My best friend from High School has a 74 GTO hatch 4 speed with a 77' 400, older Pontiac heads and a 2x6 2 peace intake on it. He is running 97 strombergs on that. It took him years to get every thing for it. 

The intake is 2 round tubes where 3 carbs bolt to 12 o'clock and then bolt to the head around 7 o'clock. It has individual cross overs for the thermostat and back.

I cant remember if it is offenhauser or not but definitely an aftermarket cast aluminum one. I believe it is from the late 50's. I have never seen another like it.


This is the closest thing I can find. This one is from a late 50's Caddy. It looks kinda like this one. Same idea, but a bit different on the carb mounts and the intake mounts.


----------



## likethat (Oct 5, 2007)

This site is cool
Special Intake Manifold Identification at Pontiac Paradise

It is a cross between these 2


----------



## Eric Animal (Oct 28, 2007)

Here is the one for sale.....


----------



## ALKYGTO (Mar 29, 2010)

Those log style intakes look like "Man-a-free" universal intakes from the 50's, you could adapt them to any 2bbl or 4bbl intake and mount a bunch of Stromberg carbs on them.

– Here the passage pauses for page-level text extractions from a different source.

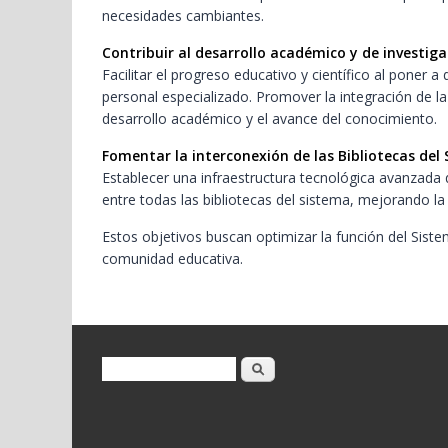
necesidades cambiantes.
Contribuir al desarrollo académico y de investiga
Facilitar el progreso educativo y científico al poner 
personal especializado. Promover la integración de la 
desarrollo académico y el avance del conocimiento.
Fomentar la interconexión de las Bibliotecas del
Establecer una infraestructura tecnológica avanzada 
entre todas las bibliotecas del sistema, mejorando la 
Estos objetivos buscan optimizar la función del Siste
comunidad educativa.
Formulario de búsqueda
Buscar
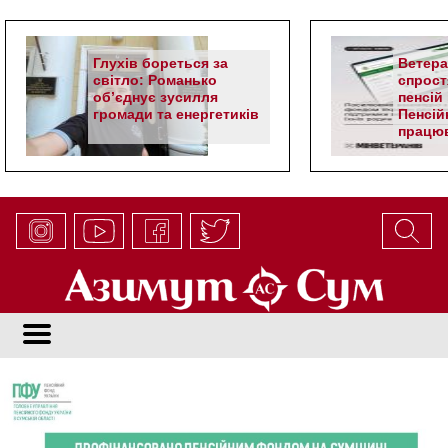
Глухів бореться за
Ветер
світло: Романько
спрост
об’єднує зусилля
пенсій 
громади та енергетиків
Пенсій
працюв
алгор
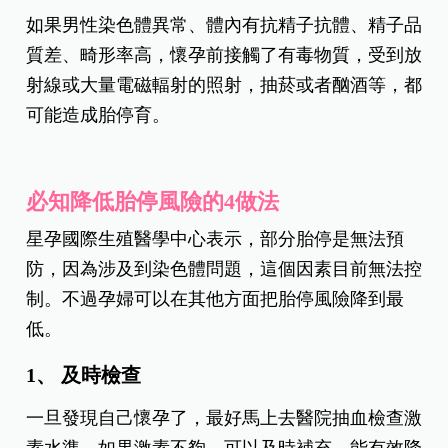
如果男性染色體異常、體內有抗精子抗體、精子品
質差、畸形率高，懷孕前接觸了有毒物質，受到放
射線或大量電磁輻射的照射，抽菸或者酗酒等，都
可能造成胎停育。
必知降低胎停風險的4做法
星孕國際生殖醫學中心表示，部分胎停是無法預
防，因為涉及到染色體問題，這個因素目前無法控
制。不過孕婦可以在其他方面把胎停風險降到最
低。
1、 及時檢查
一旦發現自己懷孕了，最好馬上去醫院抽血檢查激
素水準，如果激素不夠，可以及時補充，能有效降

Friend of mine has a 32 coupe with a 6-71 and 6 "97's". He actually cut up a "Mag-Star" intake?? to fab this up and the car runs awsome. It's got that nasty surge idle I love. He can also adjust the fuel mixture and idle with linkage I fabbed for him from inside the car.


----------



## Eric Animal (Oct 28, 2007)

I saw a 67 GTO, 400 with a 6-71 blower....6 chrome Strombergs. It ran but the set up wasn't very efficent. "Mostly for looks", the owner said.


----------



## Pontiacpurebrred (Jun 22, 2011)

I still may do dual quads, just not THAT dual quad manifold, I dunno it's just sexy. I think ideally I'd like a 428 manual block from 69, I'd love to find a WL or WJ block ... the 490 HP beasts HO or Police Interceptor 4 bolt main and throw some nice flowing heads on there with a dual quad.... hmmmmm. Yea that would work. 

Dream sequence over now.


----------



## Eric Animal (Oct 28, 2007)

Wake up and Do it!!!!:cheers


----------



## russosborne (Dec 6, 2010)

Here's a new dual quad at Summit.
Edelbrock 54501 - Edelbrock P-65 Dual Quad Intake Manifolds - Overview - SummitRacing.com

They also have this one unplated/unpolished, and some offy ones, including high risers. 

Russ


----------